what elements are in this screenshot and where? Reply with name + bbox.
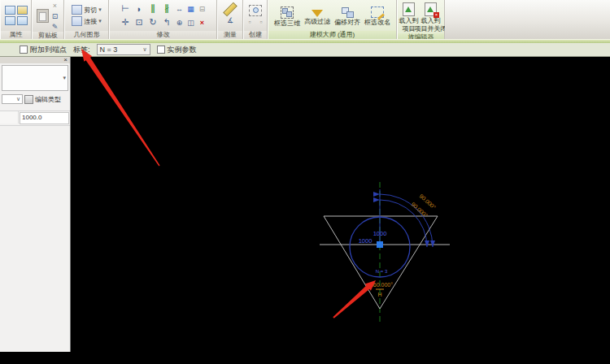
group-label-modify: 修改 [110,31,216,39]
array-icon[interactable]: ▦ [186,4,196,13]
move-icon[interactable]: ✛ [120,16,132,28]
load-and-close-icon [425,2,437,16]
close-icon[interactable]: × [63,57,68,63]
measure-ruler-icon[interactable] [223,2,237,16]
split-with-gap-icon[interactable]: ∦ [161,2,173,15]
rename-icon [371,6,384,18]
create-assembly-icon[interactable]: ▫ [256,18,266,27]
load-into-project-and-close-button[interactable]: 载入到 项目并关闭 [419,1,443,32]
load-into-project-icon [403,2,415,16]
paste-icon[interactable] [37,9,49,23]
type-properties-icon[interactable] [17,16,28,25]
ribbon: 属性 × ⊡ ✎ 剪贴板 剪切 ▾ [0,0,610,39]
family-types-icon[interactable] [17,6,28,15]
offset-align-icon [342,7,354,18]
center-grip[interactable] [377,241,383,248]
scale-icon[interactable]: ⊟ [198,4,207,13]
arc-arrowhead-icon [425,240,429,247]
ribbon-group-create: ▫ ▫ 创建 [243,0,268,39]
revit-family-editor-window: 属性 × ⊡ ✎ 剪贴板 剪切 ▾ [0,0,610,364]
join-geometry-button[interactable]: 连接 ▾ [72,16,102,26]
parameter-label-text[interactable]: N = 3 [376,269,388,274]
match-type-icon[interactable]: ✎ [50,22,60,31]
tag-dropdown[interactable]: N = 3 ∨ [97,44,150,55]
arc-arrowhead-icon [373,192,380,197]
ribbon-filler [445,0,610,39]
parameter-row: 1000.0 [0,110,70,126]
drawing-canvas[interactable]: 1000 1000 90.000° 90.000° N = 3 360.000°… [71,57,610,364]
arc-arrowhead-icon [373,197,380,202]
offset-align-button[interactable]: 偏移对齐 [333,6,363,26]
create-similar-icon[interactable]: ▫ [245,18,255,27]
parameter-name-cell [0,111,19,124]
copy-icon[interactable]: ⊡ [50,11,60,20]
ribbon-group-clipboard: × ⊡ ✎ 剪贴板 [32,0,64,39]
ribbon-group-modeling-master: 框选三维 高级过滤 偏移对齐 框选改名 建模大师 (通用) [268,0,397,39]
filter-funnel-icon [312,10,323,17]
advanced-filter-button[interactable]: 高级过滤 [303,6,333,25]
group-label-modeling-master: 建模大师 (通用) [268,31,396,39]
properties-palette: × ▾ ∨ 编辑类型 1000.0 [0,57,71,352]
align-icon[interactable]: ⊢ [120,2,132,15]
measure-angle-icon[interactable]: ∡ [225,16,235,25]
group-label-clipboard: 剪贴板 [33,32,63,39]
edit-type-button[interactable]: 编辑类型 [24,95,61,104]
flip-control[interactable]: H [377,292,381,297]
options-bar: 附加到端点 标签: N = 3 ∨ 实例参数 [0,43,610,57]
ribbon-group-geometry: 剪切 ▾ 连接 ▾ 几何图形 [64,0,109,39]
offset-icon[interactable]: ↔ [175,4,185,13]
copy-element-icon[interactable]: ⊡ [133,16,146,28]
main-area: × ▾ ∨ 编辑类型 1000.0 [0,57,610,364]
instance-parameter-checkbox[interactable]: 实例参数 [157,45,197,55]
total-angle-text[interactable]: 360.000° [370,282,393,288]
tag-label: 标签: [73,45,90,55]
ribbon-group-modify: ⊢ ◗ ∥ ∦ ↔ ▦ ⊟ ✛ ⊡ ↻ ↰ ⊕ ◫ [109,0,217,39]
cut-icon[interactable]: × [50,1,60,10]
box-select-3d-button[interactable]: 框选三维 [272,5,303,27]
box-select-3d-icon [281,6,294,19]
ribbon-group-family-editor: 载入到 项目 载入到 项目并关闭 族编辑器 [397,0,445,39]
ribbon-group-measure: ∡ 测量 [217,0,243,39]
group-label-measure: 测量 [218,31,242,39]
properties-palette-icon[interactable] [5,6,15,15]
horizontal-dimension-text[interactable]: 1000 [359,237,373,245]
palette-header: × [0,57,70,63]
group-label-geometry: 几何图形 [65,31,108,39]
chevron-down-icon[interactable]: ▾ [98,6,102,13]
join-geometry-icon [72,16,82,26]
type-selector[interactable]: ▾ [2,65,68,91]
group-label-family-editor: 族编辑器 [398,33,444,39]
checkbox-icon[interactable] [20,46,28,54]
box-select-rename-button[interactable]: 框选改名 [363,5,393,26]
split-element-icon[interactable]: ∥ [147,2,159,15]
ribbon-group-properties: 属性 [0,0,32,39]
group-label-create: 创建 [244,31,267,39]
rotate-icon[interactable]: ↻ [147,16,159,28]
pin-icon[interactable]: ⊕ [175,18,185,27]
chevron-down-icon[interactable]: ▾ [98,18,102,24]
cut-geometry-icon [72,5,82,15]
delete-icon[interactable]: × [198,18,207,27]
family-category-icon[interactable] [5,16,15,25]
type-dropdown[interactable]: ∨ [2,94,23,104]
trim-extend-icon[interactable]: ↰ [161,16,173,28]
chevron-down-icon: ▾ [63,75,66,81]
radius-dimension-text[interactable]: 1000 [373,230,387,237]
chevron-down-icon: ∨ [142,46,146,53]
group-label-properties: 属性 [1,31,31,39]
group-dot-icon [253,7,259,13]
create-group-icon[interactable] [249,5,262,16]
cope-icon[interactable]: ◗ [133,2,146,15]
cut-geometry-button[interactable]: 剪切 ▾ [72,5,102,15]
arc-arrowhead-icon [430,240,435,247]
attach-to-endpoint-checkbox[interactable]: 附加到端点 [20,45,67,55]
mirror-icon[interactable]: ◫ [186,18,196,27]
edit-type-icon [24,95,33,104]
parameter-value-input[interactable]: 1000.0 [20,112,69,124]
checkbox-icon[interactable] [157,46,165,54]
* * *
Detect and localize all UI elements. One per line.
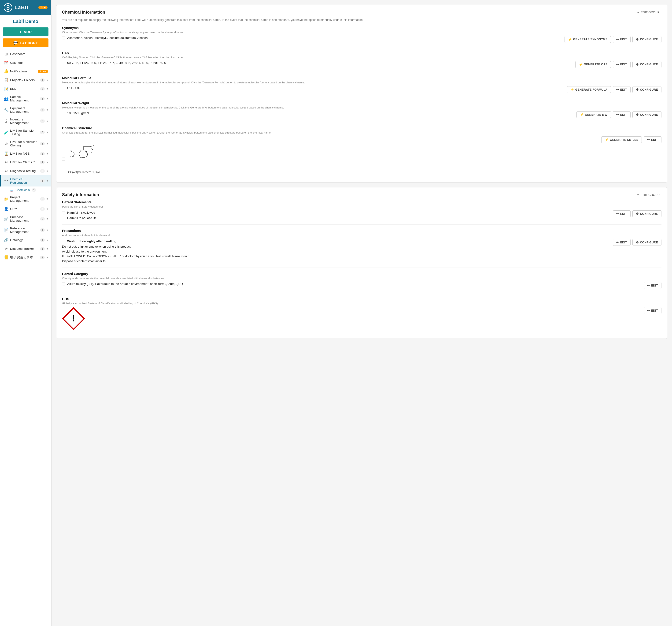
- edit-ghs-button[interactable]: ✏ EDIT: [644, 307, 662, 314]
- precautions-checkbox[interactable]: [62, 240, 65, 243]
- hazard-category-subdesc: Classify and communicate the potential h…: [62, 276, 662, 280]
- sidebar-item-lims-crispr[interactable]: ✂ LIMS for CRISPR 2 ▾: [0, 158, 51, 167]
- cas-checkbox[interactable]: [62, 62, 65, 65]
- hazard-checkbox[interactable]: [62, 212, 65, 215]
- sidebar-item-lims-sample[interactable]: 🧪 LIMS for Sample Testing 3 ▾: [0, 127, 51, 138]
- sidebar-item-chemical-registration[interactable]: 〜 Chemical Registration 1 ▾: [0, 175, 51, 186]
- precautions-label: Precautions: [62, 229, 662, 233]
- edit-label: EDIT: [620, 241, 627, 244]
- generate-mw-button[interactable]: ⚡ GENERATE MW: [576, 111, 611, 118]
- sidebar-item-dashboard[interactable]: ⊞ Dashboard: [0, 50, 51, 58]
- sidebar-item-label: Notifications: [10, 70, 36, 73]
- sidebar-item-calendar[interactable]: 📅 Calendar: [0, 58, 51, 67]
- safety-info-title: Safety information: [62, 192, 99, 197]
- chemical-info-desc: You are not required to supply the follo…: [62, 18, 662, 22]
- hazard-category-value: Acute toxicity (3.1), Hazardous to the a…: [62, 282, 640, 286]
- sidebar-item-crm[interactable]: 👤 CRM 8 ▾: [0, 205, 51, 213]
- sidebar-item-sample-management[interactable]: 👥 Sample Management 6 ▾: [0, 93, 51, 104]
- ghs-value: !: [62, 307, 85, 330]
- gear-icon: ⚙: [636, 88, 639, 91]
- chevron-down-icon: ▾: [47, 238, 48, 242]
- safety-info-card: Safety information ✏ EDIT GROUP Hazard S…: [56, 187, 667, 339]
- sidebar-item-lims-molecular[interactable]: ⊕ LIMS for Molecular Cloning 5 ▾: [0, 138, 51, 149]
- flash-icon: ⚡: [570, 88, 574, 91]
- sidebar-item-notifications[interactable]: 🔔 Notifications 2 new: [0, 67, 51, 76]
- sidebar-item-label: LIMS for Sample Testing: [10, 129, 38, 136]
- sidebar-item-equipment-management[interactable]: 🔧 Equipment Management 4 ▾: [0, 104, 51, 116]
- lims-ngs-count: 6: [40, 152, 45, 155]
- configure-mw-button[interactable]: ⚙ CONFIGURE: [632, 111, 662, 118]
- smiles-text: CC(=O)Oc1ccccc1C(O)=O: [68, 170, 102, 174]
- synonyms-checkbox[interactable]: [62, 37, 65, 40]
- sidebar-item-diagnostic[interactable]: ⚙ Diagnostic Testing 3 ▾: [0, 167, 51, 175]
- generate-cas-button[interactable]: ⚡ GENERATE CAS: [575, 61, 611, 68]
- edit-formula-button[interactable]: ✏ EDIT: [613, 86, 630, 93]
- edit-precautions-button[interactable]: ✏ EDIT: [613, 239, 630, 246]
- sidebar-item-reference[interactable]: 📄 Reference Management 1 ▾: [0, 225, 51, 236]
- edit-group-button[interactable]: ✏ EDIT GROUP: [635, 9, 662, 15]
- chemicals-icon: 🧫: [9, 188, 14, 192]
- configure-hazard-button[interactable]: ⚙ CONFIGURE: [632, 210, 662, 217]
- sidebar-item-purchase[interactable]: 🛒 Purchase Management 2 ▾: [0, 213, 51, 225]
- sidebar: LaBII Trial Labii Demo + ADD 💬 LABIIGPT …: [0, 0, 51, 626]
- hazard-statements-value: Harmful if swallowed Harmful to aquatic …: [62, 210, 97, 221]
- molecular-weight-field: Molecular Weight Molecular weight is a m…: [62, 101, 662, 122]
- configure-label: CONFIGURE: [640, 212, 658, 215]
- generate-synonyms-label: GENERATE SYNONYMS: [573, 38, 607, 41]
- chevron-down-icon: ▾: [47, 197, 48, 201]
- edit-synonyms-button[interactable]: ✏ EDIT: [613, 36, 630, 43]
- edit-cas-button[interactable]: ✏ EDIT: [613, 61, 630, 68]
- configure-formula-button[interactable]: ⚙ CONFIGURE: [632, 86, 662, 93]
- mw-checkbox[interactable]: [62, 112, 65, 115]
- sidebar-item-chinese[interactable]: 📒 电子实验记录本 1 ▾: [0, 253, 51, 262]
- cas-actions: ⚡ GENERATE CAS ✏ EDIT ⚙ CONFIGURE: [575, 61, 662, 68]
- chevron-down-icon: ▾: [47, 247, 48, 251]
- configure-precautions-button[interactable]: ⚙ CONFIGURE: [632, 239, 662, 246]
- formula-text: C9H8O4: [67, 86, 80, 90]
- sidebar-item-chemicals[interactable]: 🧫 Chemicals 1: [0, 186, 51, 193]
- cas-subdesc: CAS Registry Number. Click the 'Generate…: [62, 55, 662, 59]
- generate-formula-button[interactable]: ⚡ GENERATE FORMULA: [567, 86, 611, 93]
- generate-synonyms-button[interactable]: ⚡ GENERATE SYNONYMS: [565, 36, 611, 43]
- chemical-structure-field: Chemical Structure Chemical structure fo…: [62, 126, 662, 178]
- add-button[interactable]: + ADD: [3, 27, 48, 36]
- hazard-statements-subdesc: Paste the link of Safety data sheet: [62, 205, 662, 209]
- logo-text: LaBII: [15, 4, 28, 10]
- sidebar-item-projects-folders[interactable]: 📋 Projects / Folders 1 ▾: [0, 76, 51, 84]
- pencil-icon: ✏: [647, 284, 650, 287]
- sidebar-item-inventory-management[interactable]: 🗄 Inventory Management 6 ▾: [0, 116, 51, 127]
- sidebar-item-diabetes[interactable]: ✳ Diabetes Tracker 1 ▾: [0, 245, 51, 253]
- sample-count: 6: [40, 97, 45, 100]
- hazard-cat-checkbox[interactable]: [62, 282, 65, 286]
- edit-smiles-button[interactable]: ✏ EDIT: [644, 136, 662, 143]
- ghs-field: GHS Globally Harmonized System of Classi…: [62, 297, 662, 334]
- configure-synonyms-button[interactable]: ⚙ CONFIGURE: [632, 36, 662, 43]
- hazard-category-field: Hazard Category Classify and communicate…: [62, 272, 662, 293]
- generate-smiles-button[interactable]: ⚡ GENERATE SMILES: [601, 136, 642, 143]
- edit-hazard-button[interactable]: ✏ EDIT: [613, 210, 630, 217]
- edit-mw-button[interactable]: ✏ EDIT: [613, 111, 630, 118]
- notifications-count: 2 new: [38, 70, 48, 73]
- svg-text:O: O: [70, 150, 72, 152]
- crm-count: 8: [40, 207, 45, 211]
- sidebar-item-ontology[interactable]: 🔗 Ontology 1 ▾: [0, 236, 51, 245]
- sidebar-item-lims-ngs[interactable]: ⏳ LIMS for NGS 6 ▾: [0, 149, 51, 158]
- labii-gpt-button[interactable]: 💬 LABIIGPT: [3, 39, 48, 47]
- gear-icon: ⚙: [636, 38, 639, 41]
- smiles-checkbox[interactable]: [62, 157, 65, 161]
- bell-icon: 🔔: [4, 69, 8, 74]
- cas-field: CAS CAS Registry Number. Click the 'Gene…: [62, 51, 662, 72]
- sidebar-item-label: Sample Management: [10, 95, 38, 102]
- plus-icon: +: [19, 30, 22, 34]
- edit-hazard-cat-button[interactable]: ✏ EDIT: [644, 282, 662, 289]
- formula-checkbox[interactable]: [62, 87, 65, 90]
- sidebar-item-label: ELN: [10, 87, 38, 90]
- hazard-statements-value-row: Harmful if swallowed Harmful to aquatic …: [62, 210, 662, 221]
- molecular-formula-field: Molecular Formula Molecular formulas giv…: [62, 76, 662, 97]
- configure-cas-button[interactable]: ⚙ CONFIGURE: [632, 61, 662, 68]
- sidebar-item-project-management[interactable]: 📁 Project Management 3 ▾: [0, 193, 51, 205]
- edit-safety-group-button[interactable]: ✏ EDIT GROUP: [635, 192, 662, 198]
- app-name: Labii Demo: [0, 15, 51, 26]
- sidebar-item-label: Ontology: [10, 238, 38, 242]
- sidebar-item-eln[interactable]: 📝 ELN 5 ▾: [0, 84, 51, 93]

### Exercise directions
Throughout the data above, report every line that contains the string "value".

### Answer section
parameter-value-input[interactable]: 1000.0 [20,112,69,124]
- hazard-category-value: Acute toxicity (3.1), Hazardous to the a…: [62, 282, 640, 286]
- ghs-value: !: [62, 307, 85, 330]
- hazard-statements-value: Harmful if swallowed Harmful to aquatic …: [62, 210, 97, 221]
- hazard-statements-value-row: Harmful if swallowed Harmful to aquatic …: [62, 210, 662, 221]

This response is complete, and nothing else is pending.